Pacific Place: Sixth Ave and Pine St.

This is Seattle’s newest, and most upscale shopping center. Here you will find all of the 90’s dot com standards; Williams Sonoma, Restoration Hardware, the Pottery Barn, and Tiffany’s, to name a few. There is also a multiplex theater, and quite a few above normal mall standard eateries. The mall has a light and airy feel too it, and can be pleasant place to browse around, especially on a grey day.

Nordstrom: 500 Pine St.

This is Nordstrom’s flagship store. Since the Bon Marche sold out to Macy’s and Fredrick and Nelson’s went under, Nordstrom (now a national chain), is Seattle’s only native department store. The 4th floor has a nice cafe, and a bridge to the Pacific Place mall. The second floor is the designer floor – fun to look around, but most women who actually want to buy clothes end up on the third level. Nordstrom went national based on it’s customer service reputation, which is still pretty outstanding, but locals flock here primarily for the shoes. In fact, when the retailer first opened in 1901, it was as a shoe store. No bargains here, but the selection is phenomenal.

Westlake Center: 400 Pine St.

Westlake Center was supplanted as a shopping destination when Pacific Place opened. For the first few years after it’s rival to the east opened it seemed to drift, and have a slightly shabby air. That has changed recently. New restaurants and shops have brought some vibrancy back to Westlake. Some stores of note here include; Talbot’s, The Children’s Place and Montblanc. The food court here on the third floor is actually much better than most, and still reasonable and quick. It is very popular with downtown office workers for lunch, so if you want an outside table during the summer, be sure to time your lunch to miss the rush. The food at Bombay Wala Indian Cuisine in particular is highly recommended.

Bon Macys: Third Avenue and Pine St.

Things are changing at the Bon. Seattle just heard that next year the venerable Bon name will disappear, and we will be left with just Macys. Another death in the world of regional retailing. Still for now, the Bon Macys is a lower priced option to Nordstrom’s, with a lot of the same inventory, and hasn’t quite gone the shopping cart route of it’s parent corporation. Yet.

Nordstrom’s Rack: 1601 Second Ave.

Though technically outside the shopping area proper at the corner of 2nd Ave and Pine, the rack has all the magic of a Filenes’s Basement, without quite the same frenzy as that Boston landmark.
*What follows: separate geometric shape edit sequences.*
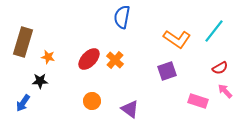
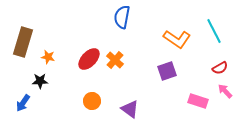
cyan line: rotated 65 degrees counterclockwise
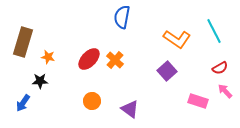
purple square: rotated 24 degrees counterclockwise
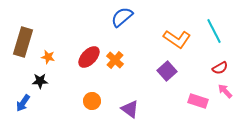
blue semicircle: rotated 40 degrees clockwise
red ellipse: moved 2 px up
Like the Basement, Racks can now be found in many an outlet mall, but the original downtown store still gets a lot of the best stuff, especially when it comes to the designer wear and the shoes. Be patient, be persistent, and be prepared for long lines during the weekday work lunch hour. This is the place where you might pick up a pair of $300 shoes for $54.

Shopping District Restaurants:

Palomino: 1420 Fifth Ave

In the City Centre building at 5th between Pike and Union.

Fun, open fire bistro kind of place, in a large space. Specializing in Mediterranean and Northwest Cuisine. Mid range prices for downtown, but a great place to relax and refuel.

Other in stops of interest in this building include Barney’s and Ann Taylor.

Dilettante’s Mocha Cafe: 1400 6th Avenue

If you like chocolate, and need revival half way through your shopping trip, don’t miss this stop, attached to the Sheraton hotel. Dilettante’s is one of Seattle’s own Chocolatiers and a must stop if chocolate is important to you. Have a Persian Express and a decadent dessert and some civilized conversation. Dilettante’s is one of the few downtown coffee spots that stays open late into the evening too, so if you need a place for dessert downtown, this is one of your best bets.